Melt the chocolate in a glass bowl by creating a double boiler (set the bowl over a pot of simmering water).  White chocolate takes longer to melt since it has a lower fat content.  Line a sheet pan with parchment paper.  Pour the melted chocolate over the paper and spread to form a rectangle - it doesn’t have to be a perfect rectangle.  Sprinkle the pistachios, orange peels and crushed rose petals over the chocolate and press them down gently with the palm of your hand to make sure there’s a point of contact.  Set aside for 2 hours until firm.  Cut the brittle in small pieces and serve at room temperature.

 White Chocolate Brittle


Candied Orange Peels 

¼ cup water
¼ cup sugar
1 teaspoon rose water
Peel of one orange

Thinly slice the orange peels.  Put the peels in a small sauce pan and cover them with enough water.  Bring the mixture to a boil then let it simmer over low-medium heat for about 30 minutes.  Drain the water and repeat it again.  This process will take the bitterness out of the peels.

 Boiling Orange Peels
 
Heat the water and sugar in a small sauce pan.  Once the sugar dissolves, add the rose water.  Let it simmer until it starts thickening.  Dice the orange peels.  Then add the orange peels and allow simmering until it starts bubbling and the orange peels are completely coated.  Once the liquid is reduced by about half of what you initially started, you can take the peels out and lay them on a wax paper.  Allow to cool until they start hardening a little.

 Making Candied Orange Peels

Enjoy these amazing sweets.  Gift them and eat them!

 Bark & Brittle

Have a sweet Valentine's Day!


(Notice my ingredients for the brittle were half of the ingredients of the bark... that was because I never really liked white chocolate and didn't want to end up with so much leftovers.  It turns out the brittle was more popular among friends.  Who knew?!)
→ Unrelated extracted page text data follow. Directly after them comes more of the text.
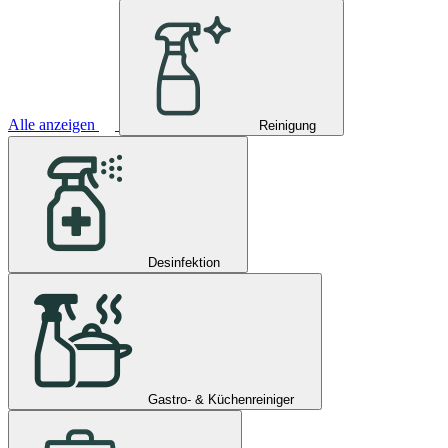
Alle anzeigen
Reinigung
Desinfektion
Gastro- & Küchenreiniger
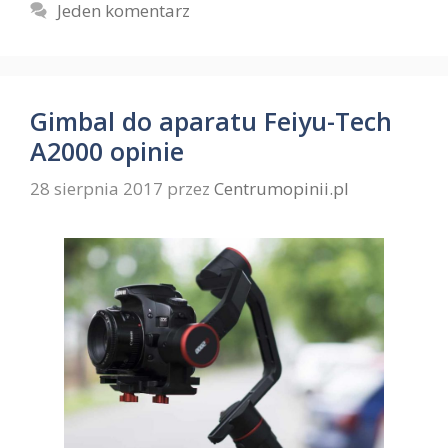
Jeden komentarz
Gimbal do aparatu Feiyu-Tech
A2000 opinie
28 sierpnia 2017
przez
Centrumopinii.pl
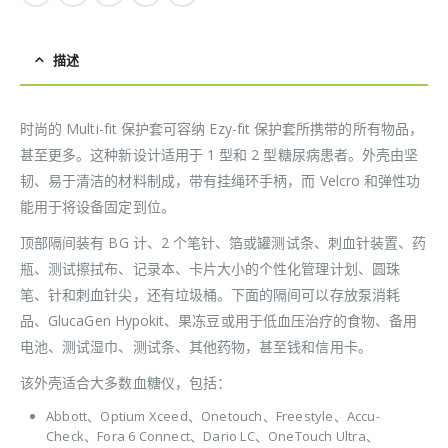
描述
时尚的 Multi-fit 保护套可容纳 Ezy-fit 保护套所携带的所有物品，
甚至更多。这种新设计适用于 1 型和 2 型糖尿病患者。外壳由坚
韧、易于清洁的材料制成，带有挂绳环手柄，而 Velcro 和弹性功
能用于将设备固定到位。
顶部隔间装有 BG 计、2 个笔针、箔或罐测试条、刺血针装置、药
瓶、测试擦拭布、记录本、卡片大小的个性化管理计划、圆珠
笔、针和刺血针尖，还有垃圾桶。下面的隔间可以存放泵消耗
品、GlucaGen Hypokit、果冻豆或用于低血压治疗的食物、备用
电池、测试湿巾、测试条、其他药物，甚至钱和信用卡。
该外壳适合大多数血糖仪，包括：
Abbott、Optium Xceed、Onetouch、Freestyle、Accu-
Check、Fora 6 Connect、Dario LC、OneTouch Ultra、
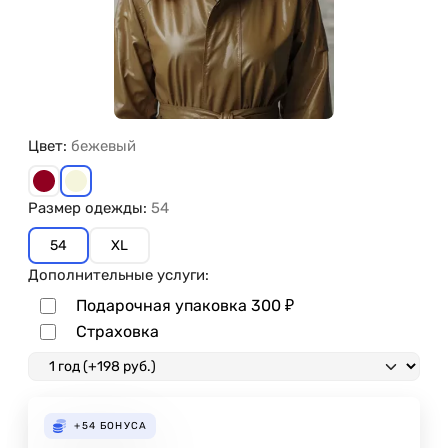
Цвет:
бежевый
Размер одежды:
54
54
XL
Дополнительные услуги:
Подарочная упаковка
300
₽
Страховка
+54
БОНУСА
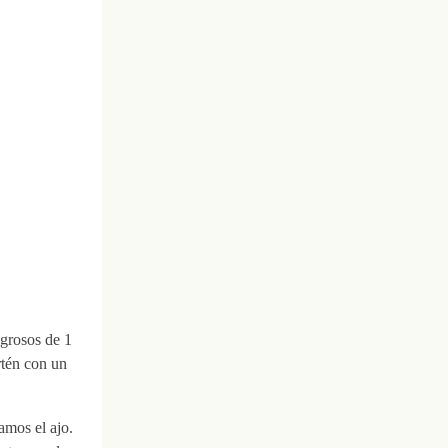
 grosos de 1
rtén con un
amos el ajo.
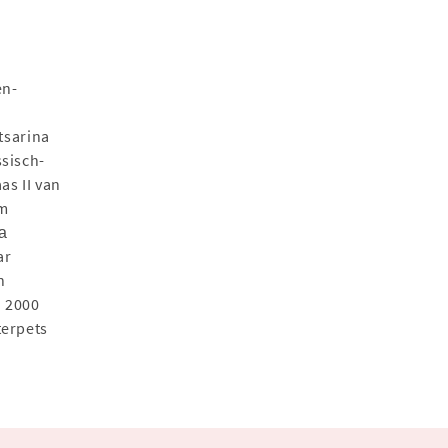
en-
tsarina
sisch-
as II van
am
а
ar
n
n 2000
terpets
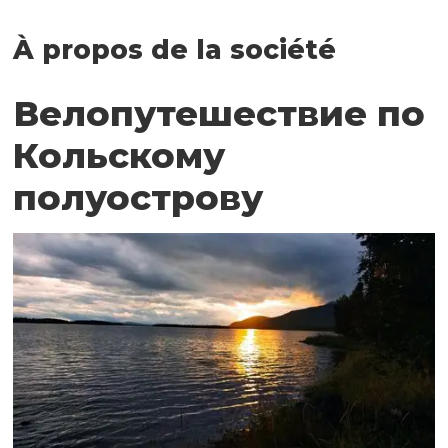
À propos de la société
Велопутешествие по
Кольскому
полуострову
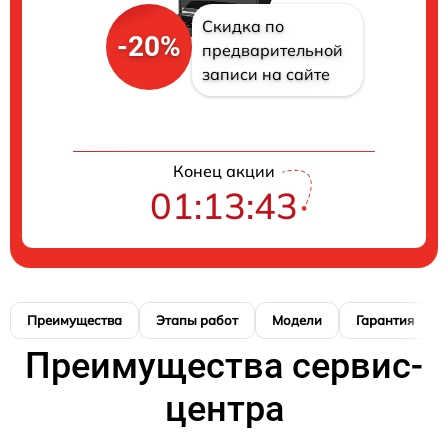
Скидка по
-20%
предварительной
записи на сайте
Конец акции
01:13:42
Преимущества
Этапы работ
Модели
Гарантия
Преимущества сервис-
центра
Thursday, February 2, 2012

Tailgate Party Part II

To follow on our previous blog, I decided to post a recipe for those who are vegetarian.   Here's the most perfect recipe for you.  It's healthy, delicious and comforting.

Lentil Dip

Ingredients:
1 tablespoon vegetable oil
1 small onion – finely diced
1 cup of dry lentils – cleaned and washed
¼ teaspoon turmeric
3 oz tomato paste
1 ½ teaspoon sea salt
¼ teaspoon fresh ground pepper
3.5 cups of water
2 tablespoon fresh squeezed lemon juice
1/8 teaspoon saffron powder
1 tablespoon chopped fresh parsley (for garnish)

In a medium sauce pan, heat the oil and sauté the onions over medium heat for about 10 minutes or until they are slightly golden - stirring occasionally.  Add the washed lentils and mix well until they start looking glossy.  Add the turmeric and mix well until the lentils and onion are coated.  Add the tomato paste and mix well.  Add water and mix well.  Put the lid on and bring to a boil.  Add salt and pepper.  Then let it simmer for about 2 hours over low heat with the lid on until the lentils are well cooked and the fluid is mostly evaporated (if the lentils are not cooked and the liquid is gone, add more water and allow to cook longer).  Add lemon juice and saffron powder and mix well.  Serve hot or at room temperature.

For garnish, you can chop some fresh parsley and add a tablespoon on top.

I served this dip with home-made Lavash chips.

Lavash Chips

Preheat oven at 350 degrees.  Cut a sheet of Lavash into small pieces.  Layer them on the baking sheet.  Leave in oven for 8 minutes until they are dehydrated and slightly golden.  Serve with your desired dip.

 Lentil Dip with Lavash Chips

Enjoy and have a wonderful Super Bowl weekend.  Go Giants!